Right now, the poster is trying to:

protect the friend’s feelings

manage her reaction

avoid upsetting her

be “careful”

That dynamic will kill the friendship if it continues.


The path forward

If this were the poster asking, I’d recommend:

Step 1: Stop apologising for who you are

No more:

“I don’t want to rub it in”

“Sorry I didn’t reply instantly”

“I won’t mention the car”

That strengthens the wrong narrative.

Step 2: Have a gentle but clear boundary

Something like:

> “I love you and value you. But I can’t walk on eggshells.
I want us to feel comfortable being ourselves again — both of us.
I don’t want money or rooms or logistics to represent something they’re not.
When something bothers you, I need you to tell me calmly, not explode.
And in return, I’m open to hearing anything you feel.”

Step 3: Don’t over-share until trust is rebuilt

Just keep things warm but light for a while.

Step 4: Accept the friendship has changed

Not ended — just evolved.
Once you accept that, the pressure lifts.

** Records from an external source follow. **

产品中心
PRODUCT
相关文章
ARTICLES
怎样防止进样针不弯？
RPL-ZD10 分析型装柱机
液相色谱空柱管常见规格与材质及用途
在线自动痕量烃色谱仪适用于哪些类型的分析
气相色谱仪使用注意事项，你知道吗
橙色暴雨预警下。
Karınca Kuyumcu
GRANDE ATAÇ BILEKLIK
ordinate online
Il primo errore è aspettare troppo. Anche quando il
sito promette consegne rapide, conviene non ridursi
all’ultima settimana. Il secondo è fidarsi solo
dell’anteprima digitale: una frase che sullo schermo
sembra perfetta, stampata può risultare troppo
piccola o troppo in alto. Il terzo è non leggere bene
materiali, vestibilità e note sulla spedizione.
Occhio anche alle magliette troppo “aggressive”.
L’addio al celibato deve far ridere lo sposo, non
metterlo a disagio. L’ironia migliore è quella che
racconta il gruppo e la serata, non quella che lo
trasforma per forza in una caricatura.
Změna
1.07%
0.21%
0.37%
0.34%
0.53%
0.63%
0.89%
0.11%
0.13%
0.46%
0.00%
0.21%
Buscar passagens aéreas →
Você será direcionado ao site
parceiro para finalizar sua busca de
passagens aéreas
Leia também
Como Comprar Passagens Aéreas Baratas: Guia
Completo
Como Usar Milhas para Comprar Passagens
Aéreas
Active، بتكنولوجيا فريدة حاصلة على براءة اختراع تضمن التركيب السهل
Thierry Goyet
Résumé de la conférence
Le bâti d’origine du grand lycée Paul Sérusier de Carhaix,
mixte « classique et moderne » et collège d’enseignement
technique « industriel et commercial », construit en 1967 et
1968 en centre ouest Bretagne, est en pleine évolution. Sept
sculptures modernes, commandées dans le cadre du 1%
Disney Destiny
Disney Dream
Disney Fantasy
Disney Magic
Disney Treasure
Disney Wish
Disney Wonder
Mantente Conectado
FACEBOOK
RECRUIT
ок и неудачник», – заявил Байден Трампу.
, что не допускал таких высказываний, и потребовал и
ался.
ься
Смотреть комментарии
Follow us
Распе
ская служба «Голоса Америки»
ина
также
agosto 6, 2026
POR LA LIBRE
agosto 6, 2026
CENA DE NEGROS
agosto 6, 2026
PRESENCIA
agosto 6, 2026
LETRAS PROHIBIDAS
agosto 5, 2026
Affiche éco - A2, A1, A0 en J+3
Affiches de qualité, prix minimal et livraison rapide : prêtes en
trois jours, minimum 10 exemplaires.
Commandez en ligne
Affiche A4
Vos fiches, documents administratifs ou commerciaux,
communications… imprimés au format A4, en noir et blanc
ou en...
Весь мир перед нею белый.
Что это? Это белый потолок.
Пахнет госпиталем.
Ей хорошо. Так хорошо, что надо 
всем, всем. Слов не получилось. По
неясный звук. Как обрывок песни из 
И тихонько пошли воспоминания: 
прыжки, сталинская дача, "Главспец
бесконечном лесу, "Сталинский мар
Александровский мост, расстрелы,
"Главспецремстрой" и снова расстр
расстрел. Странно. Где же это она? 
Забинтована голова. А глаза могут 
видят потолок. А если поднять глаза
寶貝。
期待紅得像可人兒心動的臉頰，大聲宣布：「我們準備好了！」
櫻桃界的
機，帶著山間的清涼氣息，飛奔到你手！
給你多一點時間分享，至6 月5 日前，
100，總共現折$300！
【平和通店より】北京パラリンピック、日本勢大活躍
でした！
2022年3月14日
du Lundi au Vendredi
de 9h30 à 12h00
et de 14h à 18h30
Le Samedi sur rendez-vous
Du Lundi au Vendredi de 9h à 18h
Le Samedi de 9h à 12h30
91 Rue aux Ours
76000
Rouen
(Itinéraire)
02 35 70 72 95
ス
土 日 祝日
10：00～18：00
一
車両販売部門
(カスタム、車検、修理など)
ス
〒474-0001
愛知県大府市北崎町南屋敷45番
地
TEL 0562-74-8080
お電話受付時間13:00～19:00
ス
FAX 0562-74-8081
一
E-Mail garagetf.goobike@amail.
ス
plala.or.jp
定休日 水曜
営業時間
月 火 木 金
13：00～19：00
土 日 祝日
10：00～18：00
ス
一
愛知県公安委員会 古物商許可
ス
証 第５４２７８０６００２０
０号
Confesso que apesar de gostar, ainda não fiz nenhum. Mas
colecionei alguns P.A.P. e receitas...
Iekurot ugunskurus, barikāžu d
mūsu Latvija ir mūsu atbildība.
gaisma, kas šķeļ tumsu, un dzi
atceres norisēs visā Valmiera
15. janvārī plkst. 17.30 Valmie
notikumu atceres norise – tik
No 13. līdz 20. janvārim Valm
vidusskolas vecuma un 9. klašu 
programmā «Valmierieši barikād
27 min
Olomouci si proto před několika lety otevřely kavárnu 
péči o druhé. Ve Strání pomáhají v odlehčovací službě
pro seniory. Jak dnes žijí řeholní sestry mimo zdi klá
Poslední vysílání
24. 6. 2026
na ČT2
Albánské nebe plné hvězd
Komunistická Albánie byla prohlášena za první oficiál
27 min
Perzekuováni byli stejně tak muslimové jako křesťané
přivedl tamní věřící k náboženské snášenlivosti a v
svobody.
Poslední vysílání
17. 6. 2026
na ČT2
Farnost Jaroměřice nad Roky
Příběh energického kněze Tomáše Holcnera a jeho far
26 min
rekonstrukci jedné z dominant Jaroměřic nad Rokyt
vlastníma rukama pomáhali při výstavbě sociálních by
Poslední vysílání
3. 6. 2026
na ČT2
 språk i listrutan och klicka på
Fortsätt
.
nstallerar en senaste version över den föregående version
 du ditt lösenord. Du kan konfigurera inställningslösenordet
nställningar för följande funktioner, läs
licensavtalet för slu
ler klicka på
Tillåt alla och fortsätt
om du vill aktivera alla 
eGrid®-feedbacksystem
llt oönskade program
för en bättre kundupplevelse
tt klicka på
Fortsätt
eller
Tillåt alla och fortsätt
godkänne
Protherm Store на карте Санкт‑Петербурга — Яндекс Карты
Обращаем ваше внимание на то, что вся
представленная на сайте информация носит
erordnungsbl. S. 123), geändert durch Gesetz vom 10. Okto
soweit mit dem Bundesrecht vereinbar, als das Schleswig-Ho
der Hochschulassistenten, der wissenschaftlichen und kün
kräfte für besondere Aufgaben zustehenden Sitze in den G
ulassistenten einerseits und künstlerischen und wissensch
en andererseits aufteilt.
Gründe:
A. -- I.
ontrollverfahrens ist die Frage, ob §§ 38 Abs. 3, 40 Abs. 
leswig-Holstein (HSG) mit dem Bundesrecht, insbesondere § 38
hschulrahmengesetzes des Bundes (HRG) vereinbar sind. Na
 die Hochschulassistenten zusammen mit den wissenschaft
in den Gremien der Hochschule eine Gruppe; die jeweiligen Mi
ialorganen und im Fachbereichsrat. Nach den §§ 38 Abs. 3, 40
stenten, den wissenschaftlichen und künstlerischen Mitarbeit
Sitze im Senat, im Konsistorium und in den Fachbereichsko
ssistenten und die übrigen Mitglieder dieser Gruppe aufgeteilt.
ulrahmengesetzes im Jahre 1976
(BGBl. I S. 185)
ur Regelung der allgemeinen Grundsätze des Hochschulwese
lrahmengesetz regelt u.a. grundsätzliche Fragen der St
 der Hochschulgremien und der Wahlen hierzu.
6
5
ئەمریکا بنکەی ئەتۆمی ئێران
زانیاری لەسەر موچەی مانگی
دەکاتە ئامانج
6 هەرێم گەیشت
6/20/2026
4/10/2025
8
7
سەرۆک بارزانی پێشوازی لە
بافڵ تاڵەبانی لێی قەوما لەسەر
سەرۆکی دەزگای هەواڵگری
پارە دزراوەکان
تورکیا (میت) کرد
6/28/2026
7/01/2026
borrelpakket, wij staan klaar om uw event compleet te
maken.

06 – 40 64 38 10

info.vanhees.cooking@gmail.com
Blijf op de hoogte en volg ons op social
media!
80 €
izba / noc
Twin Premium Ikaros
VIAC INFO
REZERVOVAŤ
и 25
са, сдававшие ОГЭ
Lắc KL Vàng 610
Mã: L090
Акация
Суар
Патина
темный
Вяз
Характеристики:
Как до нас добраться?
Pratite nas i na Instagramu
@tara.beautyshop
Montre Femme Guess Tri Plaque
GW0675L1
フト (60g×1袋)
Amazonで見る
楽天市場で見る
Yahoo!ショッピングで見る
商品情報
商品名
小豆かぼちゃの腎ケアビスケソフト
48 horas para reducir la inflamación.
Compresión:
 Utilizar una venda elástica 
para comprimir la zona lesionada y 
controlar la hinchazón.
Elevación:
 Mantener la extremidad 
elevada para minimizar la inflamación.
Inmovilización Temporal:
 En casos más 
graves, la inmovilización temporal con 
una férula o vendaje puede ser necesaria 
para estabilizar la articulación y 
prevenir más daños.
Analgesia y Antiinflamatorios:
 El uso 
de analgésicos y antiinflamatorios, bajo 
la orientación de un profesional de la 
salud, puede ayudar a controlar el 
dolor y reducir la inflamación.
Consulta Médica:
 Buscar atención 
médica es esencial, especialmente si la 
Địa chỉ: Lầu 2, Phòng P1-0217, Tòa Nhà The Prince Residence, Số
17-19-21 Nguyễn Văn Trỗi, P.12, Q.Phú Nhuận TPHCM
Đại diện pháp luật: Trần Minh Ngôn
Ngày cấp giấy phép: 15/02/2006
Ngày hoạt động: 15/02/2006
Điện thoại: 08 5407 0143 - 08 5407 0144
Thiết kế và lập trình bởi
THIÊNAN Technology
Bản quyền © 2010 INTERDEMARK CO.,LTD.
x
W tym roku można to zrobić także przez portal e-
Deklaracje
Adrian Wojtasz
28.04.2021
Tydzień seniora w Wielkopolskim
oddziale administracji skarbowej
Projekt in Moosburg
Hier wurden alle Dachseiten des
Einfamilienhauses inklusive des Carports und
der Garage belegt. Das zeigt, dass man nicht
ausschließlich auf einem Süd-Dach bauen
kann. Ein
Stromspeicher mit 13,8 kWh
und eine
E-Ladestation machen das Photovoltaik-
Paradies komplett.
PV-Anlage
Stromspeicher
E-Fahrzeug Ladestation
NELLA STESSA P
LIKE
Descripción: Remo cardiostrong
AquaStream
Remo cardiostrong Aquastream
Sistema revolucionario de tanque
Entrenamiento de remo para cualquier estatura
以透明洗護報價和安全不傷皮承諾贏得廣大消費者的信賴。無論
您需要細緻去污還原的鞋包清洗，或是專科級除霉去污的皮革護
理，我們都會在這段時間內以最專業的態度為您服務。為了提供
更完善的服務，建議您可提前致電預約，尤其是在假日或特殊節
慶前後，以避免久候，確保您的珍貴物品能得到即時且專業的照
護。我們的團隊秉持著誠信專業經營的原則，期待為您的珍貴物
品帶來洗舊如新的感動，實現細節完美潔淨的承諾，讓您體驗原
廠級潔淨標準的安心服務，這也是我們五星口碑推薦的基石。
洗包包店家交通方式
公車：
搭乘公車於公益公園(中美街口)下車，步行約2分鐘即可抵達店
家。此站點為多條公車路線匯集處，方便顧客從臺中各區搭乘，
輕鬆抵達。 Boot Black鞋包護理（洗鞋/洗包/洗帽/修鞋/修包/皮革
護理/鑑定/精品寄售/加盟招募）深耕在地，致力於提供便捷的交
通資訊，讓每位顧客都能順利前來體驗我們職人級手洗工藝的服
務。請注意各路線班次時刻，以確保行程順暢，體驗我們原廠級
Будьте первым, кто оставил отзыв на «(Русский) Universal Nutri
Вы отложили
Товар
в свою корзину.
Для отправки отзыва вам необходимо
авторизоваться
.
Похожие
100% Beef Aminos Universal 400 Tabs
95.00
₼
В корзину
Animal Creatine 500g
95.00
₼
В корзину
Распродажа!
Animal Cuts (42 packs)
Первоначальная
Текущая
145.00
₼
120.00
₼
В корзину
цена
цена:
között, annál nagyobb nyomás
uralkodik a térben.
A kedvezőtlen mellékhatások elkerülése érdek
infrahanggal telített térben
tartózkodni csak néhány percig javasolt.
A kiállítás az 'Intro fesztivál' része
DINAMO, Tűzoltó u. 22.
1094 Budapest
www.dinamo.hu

Step 5: Let her manage her insecurities — they are not yours to solve


TL;DR

The friend is not angry about the cottage.
She is having a 40th-birthday-life-comparison-insecurity meltdown, projected onto the poster.

The fallout is the result of:

emotional flooding

shame

fear of being left behind

resentment about perceived financial inequality

and panic that the friendship dynamic is shifting

This is fixable — but only if the poster stops carrying the responsibility for the other woman’s insecurities.

Public Service Announcement:

no medals will be awarded for longest post/response

TLDR: you didn’t win an award for a psychological breakdown of the situation.